§ Supplied records:
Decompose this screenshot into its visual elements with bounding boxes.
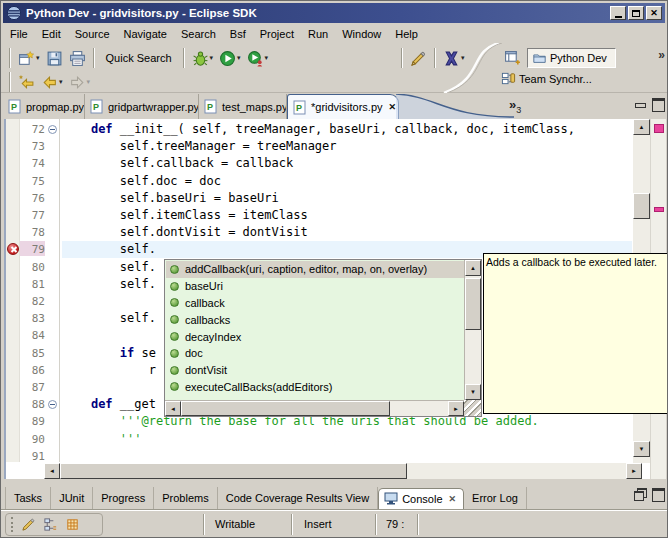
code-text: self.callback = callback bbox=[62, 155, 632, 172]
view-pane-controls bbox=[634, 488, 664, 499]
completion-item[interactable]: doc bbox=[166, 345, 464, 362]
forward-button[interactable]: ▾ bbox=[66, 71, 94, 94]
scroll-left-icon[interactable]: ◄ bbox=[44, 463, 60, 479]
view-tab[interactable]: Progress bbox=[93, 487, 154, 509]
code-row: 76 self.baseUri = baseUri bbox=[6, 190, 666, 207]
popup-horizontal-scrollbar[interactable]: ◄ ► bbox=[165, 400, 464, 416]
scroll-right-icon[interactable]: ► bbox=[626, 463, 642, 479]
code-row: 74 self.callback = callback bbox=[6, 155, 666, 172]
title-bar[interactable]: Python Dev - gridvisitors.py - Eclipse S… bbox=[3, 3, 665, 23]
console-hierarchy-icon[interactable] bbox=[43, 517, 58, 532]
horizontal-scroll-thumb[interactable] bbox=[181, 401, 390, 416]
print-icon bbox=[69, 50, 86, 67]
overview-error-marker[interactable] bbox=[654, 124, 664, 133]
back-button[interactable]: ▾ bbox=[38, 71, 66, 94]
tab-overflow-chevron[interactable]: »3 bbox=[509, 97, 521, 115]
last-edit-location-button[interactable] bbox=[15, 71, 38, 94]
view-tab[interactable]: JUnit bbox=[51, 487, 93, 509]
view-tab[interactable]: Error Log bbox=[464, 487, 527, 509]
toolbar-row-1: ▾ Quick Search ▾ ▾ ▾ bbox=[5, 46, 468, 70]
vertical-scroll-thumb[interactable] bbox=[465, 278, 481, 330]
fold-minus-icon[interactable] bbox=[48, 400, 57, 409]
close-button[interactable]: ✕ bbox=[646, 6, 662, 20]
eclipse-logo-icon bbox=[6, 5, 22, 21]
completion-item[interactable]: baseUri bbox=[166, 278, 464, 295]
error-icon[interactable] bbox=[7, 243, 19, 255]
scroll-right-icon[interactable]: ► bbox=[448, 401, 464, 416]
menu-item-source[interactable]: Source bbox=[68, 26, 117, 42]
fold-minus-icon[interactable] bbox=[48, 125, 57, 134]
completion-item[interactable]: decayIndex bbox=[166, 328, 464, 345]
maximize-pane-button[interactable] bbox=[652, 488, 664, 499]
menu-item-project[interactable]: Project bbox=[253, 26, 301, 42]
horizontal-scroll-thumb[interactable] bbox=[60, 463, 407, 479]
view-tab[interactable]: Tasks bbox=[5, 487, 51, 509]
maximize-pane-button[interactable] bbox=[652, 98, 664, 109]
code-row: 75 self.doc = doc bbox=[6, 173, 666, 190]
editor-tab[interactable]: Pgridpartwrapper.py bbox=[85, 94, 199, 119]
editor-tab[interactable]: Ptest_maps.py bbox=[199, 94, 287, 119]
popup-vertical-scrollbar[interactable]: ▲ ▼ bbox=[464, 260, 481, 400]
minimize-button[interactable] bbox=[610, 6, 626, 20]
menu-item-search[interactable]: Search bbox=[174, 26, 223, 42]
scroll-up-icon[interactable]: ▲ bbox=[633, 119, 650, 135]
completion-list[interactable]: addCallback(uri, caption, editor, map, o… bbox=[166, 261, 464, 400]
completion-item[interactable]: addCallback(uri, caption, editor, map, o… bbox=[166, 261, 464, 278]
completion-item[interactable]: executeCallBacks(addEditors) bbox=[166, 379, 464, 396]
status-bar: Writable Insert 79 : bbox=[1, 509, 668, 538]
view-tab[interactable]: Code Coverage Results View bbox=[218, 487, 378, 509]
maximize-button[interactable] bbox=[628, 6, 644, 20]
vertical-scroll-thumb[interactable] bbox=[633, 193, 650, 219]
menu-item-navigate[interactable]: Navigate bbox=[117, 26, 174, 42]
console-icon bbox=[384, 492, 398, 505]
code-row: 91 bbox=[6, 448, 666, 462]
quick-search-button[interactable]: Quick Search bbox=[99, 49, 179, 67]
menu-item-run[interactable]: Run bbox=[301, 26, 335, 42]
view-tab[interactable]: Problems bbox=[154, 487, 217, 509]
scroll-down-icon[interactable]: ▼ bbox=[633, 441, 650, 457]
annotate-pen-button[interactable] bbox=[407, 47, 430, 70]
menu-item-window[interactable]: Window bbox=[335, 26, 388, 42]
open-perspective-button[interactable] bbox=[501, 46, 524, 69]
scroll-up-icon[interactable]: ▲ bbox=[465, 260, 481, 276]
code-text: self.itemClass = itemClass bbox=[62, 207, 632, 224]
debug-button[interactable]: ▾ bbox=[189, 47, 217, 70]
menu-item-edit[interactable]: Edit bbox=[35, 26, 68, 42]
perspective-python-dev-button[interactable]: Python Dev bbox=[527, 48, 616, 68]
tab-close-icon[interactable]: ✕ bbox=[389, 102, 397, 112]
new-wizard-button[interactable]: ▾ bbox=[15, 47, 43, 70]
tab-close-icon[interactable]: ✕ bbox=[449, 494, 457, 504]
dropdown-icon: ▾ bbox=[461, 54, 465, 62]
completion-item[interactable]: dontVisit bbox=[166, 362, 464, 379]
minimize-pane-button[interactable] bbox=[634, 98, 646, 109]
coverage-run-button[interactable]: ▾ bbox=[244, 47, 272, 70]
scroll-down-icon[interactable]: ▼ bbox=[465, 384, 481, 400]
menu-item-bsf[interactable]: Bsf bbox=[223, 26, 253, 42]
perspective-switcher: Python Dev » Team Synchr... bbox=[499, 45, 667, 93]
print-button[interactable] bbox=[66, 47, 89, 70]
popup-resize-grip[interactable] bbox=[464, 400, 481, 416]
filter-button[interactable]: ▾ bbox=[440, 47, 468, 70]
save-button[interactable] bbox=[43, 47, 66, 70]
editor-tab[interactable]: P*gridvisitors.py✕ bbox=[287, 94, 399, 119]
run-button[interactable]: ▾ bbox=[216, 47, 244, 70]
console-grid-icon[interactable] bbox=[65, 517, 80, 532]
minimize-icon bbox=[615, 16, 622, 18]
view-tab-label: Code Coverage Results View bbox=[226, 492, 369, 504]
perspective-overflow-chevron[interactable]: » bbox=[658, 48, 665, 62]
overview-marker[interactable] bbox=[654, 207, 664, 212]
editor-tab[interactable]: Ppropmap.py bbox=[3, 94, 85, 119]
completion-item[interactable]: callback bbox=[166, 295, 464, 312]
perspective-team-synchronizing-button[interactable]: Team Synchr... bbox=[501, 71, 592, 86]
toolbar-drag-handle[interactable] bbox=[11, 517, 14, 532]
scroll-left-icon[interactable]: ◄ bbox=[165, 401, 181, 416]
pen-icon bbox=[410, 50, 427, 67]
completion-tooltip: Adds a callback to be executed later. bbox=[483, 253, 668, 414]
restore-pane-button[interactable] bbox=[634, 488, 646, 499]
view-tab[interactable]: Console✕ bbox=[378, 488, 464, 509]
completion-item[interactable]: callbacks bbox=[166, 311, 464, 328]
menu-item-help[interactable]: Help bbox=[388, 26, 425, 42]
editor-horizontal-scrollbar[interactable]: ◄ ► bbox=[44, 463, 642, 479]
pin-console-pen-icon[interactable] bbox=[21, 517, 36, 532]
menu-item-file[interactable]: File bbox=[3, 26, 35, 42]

* * *

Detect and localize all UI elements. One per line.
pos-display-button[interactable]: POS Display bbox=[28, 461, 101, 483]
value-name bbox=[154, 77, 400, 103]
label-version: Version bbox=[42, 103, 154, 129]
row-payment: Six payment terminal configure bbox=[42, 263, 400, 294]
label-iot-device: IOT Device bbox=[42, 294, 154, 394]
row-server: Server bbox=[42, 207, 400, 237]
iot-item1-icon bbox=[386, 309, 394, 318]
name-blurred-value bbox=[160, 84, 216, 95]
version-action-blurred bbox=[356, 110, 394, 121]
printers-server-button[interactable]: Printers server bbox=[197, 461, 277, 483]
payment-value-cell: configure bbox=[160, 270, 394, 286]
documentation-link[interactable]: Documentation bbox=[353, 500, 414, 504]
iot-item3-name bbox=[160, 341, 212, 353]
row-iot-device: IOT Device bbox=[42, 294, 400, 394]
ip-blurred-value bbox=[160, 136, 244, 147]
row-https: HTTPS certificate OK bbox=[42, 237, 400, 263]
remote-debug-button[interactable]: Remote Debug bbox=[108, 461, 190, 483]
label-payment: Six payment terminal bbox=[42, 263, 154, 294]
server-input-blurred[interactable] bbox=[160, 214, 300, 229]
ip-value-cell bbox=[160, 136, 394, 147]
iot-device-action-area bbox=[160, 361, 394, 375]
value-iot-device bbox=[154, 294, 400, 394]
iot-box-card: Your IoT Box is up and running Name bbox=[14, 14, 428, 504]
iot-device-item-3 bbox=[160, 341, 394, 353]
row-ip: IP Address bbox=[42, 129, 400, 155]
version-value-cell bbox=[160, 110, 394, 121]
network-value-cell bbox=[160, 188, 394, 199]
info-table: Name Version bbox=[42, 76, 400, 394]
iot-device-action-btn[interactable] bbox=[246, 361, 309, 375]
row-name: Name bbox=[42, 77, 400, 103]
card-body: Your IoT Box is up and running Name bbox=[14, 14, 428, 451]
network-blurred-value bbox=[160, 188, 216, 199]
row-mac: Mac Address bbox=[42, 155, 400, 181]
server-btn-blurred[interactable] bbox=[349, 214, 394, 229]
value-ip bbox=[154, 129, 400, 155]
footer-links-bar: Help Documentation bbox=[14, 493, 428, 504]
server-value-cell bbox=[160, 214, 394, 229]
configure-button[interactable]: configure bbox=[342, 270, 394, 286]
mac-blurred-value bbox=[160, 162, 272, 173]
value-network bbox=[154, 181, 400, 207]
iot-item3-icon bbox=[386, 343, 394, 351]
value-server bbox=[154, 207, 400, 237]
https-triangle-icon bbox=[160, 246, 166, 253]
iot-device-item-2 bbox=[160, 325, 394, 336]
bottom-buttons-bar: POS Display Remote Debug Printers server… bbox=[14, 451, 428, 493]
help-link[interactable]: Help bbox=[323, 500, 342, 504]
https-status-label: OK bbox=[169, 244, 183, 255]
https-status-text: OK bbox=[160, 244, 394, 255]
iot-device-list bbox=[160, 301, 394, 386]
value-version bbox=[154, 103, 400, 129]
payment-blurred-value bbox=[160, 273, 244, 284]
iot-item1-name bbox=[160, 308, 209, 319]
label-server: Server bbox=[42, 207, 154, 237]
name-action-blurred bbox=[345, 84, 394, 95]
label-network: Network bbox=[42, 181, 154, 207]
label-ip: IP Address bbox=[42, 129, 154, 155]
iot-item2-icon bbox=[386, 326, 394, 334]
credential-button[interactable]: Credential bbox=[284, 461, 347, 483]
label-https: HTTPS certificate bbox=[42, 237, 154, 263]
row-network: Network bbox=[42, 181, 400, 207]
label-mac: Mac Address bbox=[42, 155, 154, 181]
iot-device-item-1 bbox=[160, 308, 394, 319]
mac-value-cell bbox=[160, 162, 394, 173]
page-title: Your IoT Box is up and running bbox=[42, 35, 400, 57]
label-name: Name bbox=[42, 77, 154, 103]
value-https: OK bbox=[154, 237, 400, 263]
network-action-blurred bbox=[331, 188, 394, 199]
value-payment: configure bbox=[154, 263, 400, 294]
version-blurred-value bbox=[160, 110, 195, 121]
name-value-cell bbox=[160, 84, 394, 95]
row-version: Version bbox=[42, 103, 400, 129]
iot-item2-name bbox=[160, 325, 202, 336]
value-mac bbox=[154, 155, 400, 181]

§ About this exercise: Look through the material above and pick out each line holding the word "minimize".

§ Solution to the problem:
minimize-button[interactable] bbox=[610, 6, 626, 20]
minimize-pane-button[interactable] bbox=[634, 98, 646, 109]
minimize-icon bbox=[615, 16, 622, 18]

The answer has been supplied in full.